[[ Material for the task open ]]

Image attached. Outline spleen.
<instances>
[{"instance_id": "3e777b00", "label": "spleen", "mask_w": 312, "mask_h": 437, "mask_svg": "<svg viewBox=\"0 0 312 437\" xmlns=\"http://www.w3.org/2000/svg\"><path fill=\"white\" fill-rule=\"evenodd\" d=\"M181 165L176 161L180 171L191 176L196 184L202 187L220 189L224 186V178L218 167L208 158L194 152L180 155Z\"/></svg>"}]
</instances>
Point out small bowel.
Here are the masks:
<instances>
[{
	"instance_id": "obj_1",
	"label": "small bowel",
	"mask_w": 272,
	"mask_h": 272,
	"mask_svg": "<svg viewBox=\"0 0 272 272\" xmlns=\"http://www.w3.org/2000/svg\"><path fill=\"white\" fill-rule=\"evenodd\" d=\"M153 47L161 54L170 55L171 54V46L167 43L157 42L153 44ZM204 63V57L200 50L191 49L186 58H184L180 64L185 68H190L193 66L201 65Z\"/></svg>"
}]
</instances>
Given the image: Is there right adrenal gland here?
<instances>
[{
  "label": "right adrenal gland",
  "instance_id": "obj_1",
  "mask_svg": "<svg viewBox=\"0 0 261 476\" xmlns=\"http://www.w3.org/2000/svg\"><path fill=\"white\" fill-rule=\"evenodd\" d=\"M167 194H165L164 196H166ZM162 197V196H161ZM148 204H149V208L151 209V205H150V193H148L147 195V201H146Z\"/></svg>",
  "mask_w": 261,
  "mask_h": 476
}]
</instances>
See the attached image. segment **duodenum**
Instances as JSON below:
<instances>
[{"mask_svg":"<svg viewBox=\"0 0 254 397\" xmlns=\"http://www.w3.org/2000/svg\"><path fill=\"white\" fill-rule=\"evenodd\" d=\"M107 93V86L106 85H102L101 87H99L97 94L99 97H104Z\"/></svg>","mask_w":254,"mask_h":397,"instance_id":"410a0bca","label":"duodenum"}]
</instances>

[[ Material for the task closed ]]

What the task asks: Where does the word "evenodd" occur in the records? Return every line that holds it.

Exercise answer:
[{"instance_id": "3e777b00", "label": "spleen", "mask_w": 312, "mask_h": 437, "mask_svg": "<svg viewBox=\"0 0 312 437\" xmlns=\"http://www.w3.org/2000/svg\"><path fill=\"white\" fill-rule=\"evenodd\" d=\"M181 165L176 161L180 171L191 176L196 184L202 187L220 189L224 186V178L218 167L208 158L194 152L180 155Z\"/></svg>"}]
	"mask_svg": "<svg viewBox=\"0 0 272 272\" xmlns=\"http://www.w3.org/2000/svg\"><path fill=\"white\" fill-rule=\"evenodd\" d=\"M153 47L161 54L170 55L171 54V46L167 43L157 42L153 44ZM204 63V57L200 50L191 49L186 58H184L180 64L185 68H190L193 66L201 65Z\"/></svg>"
  "mask_svg": "<svg viewBox=\"0 0 261 476\" xmlns=\"http://www.w3.org/2000/svg\"><path fill=\"white\" fill-rule=\"evenodd\" d=\"M167 194H165L164 196H166ZM162 197V196H161ZM148 204H149V208L151 209V205H150V193H148L147 195V201H146Z\"/></svg>",
[{"mask_svg":"<svg viewBox=\"0 0 254 397\" xmlns=\"http://www.w3.org/2000/svg\"><path fill=\"white\" fill-rule=\"evenodd\" d=\"M107 93V86L106 85H102L101 87H99L97 94L99 97H104Z\"/></svg>","mask_w":254,"mask_h":397,"instance_id":"410a0bca","label":"duodenum"}]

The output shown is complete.